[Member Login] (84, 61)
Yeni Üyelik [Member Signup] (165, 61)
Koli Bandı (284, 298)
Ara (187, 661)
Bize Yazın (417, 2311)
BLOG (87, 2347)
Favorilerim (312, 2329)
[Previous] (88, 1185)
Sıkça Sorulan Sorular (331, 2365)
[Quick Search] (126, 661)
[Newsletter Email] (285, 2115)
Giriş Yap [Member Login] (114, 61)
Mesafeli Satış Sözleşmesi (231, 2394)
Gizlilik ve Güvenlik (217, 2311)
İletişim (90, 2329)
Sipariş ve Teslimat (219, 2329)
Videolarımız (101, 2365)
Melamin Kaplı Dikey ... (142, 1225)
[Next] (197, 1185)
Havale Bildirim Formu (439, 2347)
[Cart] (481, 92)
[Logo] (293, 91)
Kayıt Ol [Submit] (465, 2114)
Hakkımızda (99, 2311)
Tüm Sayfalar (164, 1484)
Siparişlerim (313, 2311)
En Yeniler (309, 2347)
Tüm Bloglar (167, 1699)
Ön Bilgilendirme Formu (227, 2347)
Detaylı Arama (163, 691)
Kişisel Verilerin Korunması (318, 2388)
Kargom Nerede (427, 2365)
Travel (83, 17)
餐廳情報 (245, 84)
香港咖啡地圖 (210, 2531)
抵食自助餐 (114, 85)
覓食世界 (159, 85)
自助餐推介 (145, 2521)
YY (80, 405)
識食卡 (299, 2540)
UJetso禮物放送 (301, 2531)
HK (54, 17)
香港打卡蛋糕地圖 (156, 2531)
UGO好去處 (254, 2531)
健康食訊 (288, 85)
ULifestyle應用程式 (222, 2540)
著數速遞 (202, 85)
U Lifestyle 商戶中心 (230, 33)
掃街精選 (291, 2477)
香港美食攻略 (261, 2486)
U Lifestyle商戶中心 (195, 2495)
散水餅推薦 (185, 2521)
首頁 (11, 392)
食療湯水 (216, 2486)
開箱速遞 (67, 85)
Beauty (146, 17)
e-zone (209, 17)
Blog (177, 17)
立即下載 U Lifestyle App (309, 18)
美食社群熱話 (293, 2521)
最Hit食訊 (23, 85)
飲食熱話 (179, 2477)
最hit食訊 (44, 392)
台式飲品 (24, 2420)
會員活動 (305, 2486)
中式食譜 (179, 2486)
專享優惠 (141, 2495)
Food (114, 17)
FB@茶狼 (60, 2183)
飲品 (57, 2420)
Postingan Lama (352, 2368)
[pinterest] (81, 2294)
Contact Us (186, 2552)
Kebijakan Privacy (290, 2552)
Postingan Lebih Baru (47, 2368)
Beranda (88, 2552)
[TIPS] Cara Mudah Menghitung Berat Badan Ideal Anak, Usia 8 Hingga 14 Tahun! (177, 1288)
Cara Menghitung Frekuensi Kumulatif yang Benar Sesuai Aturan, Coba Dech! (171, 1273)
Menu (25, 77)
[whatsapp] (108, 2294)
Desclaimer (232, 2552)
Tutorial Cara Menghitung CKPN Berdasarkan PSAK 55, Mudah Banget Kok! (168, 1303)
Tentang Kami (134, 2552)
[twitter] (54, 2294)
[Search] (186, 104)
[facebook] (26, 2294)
--
=== Activity ===
Every line of the material above should be set down again exactly.

=== Answer to the problem ===
[Member Login] (84, 61)
Yeni Üyelik [Member Signup] (165, 61)
Koli Bandı (284, 298)
Ara (187, 661)
Bize Yazın (417, 2311)
BLOG (87, 2347)
Favorilerim (312, 2329)
[Previous] (88, 1185)
Sıkça Sorulan Sorular (331, 2365)
[Quick Search] (126, 661)
[Newsletter Email] (285, 2115)
Giriş Yap [Member Login] (114, 61)
Mesafeli Satış Sözleşmesi (231, 2394)
Gizlilik ve Güvenlik (217, 2311)
İletişim (90, 2329)
Sipariş ve Teslimat (219, 2329)
Videolarımız (101, 2365)
Melamin Kaplı Dikey ... (142, 1225)
[Next] (197, 1185)
Havale Bildirim Formu (439, 2347)
[Cart] (481, 92)
[Logo] (293, 91)
Kayıt Ol [Submit] (465, 2114)
Hakkımızda (99, 2311)
Tüm Sayfalar (164, 1484)
Siparişlerim (313, 2311)
En Yeniler (309, 2347)
Tüm Bloglar (167, 1699)
Ön Bilgilendirme Formu (227, 2347)
Detaylı Arama (163, 691)
Kişisel Verilerin Korunması (318, 2388)
Kargom Nerede (427, 2365)
Travel (83, 17)
餐廳情報 (245, 84)
香港咖啡地圖 (210, 2531)
抵食自助餐 (114, 85)
覓食世界 (159, 85)
自助餐推介 (145, 2521)
YY (80, 405)
識食卡 (299, 2540)
UJetso禮物放送 (301, 2531)
HK (54, 17)
香港打卡蛋糕地圖 (156, 2531)
UGO好去處 (254, 2531)
健康食訊 (288, 85)
ULifestyle應用程式 (222, 2540)
著數速遞 (202, 85)
U Lifestyle 商戶中心 (230, 33)
掃街精選 (291, 2477)
香港美食攻略 (261, 2486)
U Lifestyle商戶中心 (195, 2495)
散水餅推薦 (185, 2521)
首頁 (11, 392)
食療湯水 (216, 2486)
開箱速遞 (67, 85)
Beauty (146, 17)
e-zone (209, 17)
Blog (177, 17)
立即下載 U Lifestyle App (309, 18)
美食社群熱話 (293, 2521)
最Hit食訊 (23, 85)
飲食熱話 (179, 2477)
最hit食訊 (44, 392)
台式飲品 (24, 2420)
會員活動 (305, 2486)
中式食譜 (179, 2486)
專享優惠 (141, 2495)
Food (114, 17)
FB@茶狼 (60, 2183)
飲品 (57, 2420)
Postingan Lama (352, 2368)
[pinterest] (81, 2294)
Contact Us (186, 2552)
Kebijakan Privacy (290, 2552)
Postingan Lebih Baru (47, 2368)
Beranda (88, 2552)
[TIPS] Cara Mudah Menghitung Berat Badan Ideal Anak, Usia 8 Hingga 14 Tahun! (177, 1288)
Cara Menghitung Frekuensi Kumulatif yang Benar Sesuai Aturan, Coba Dech! (171, 1273)
Menu (25, 77)
[whatsapp] (108, 2294)
Desclaimer (232, 2552)
Tutorial Cara Menghitung CKPN Berdasarkan PSAK 55, Mudah Banget Kok! (168, 1303)
Tentang Kami (134, 2552)
[twitter] (54, 2294)
[Search] (186, 104)
[facebook] (26, 2294)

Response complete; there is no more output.